[Transcribed page contents]
━━━━━━

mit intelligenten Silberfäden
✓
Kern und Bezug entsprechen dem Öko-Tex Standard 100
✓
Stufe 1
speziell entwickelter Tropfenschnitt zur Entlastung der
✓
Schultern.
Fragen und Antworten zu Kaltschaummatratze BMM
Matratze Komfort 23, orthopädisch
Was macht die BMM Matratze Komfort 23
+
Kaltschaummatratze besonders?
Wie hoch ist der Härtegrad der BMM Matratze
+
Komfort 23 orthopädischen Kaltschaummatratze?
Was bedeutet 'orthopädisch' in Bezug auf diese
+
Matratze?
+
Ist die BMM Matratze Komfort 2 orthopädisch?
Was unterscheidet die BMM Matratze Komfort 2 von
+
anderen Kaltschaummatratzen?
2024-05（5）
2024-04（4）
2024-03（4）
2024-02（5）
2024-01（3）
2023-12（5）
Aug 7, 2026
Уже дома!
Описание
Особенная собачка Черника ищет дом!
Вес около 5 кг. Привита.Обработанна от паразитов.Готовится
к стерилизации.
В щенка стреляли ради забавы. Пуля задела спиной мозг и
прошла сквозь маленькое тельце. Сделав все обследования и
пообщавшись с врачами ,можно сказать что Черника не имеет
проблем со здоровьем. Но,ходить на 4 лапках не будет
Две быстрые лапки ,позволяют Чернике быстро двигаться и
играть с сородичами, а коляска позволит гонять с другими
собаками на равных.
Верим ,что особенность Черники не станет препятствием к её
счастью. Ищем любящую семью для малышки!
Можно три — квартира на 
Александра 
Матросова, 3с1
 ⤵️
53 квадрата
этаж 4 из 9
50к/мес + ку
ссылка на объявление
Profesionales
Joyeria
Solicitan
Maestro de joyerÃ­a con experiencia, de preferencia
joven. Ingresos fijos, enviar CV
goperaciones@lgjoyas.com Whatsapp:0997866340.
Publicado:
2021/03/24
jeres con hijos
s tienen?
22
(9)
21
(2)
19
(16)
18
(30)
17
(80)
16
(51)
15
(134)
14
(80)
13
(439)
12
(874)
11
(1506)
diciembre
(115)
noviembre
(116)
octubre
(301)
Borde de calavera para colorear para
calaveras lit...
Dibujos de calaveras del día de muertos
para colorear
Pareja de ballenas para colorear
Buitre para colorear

━━━━━━

For this exercise, the records above must be returned exactly.

mit intelligenten Silberfäden
✓
Kern und Bezug entsprechen dem Öko-Tex Standard 100
✓
Stufe 1
speziell entwickelter Tropfenschnitt zur Entlastung der
✓
Schultern.
Fragen und Antworten zu Kaltschaummatratze BMM
Matratze Komfort 23, orthopädisch
Was macht die BMM Matratze Komfort 23
+
Kaltschaummatratze besonders?
Wie hoch ist der Härtegrad der BMM Matratze
+
Komfort 23 orthopädischen Kaltschaummatratze?
Was bedeutet 'orthopädisch' in Bezug auf diese
+
Matratze?
+
Ist die BMM Matratze Komfort 2 orthopädisch?
Was unterscheidet die BMM Matratze Komfort 2 von
+
anderen Kaltschaummatratzen?
2024-05（5）
2024-04（4）
2024-03（4）
2024-02（5）
2024-01（3）
2023-12（5）
Aug 7, 2026
Уже дома!
Описание
Особенная собачка Черника ищет дом!
Вес около 5 кг. Привита.Обработанна от паразитов.Готовится
к стерилизации.
В щенка стреляли ради забавы. Пуля задела спиной мозг и
прошла сквозь маленькое тельце. Сделав все обследования и
пообщавшись с врачами ,можно сказать что Черника не имеет
проблем со здоровьем. Но,ходить на 4 лапках не будет
Две быстрые лапки ,позволяют Чернике быстро двигаться и
играть с сородичами, а коляска позволит гонять с другими
собаками на равных.
Верим ,что особенность Черники не станет препятствием к её
счастью. Ищем любящую семью для малышки!
Можно три — квартира на 
Александра 
Матросова, 3с1
 ⤵️
53 квадрата
этаж 4 из 9
50к/мес + ку
ссылка на объявление
Profesionales
Joyeria
Solicitan
Maestro de joyerÃ­a con experiencia, de preferencia
joven. Ingresos fijos, enviar CV
goperaciones@lgjoyas.com Whatsapp:0997866340.
Publicado:
2021/03/24
jeres con hijos
s tienen?
22
(9)
21
(2)
19
(16)
18
(30)
17
(80)
16
(51)
15
(134)
14
(80)
13
(439)
12
(874)
11
(1506)
diciembre
(115)
noviembre
(116)
octubre
(301)
Borde de calavera para colorear para
calaveras lit...
Dibujos de calaveras del día de muertos
para colorear
Pareja de ballenas para colorear
Buitre para colorear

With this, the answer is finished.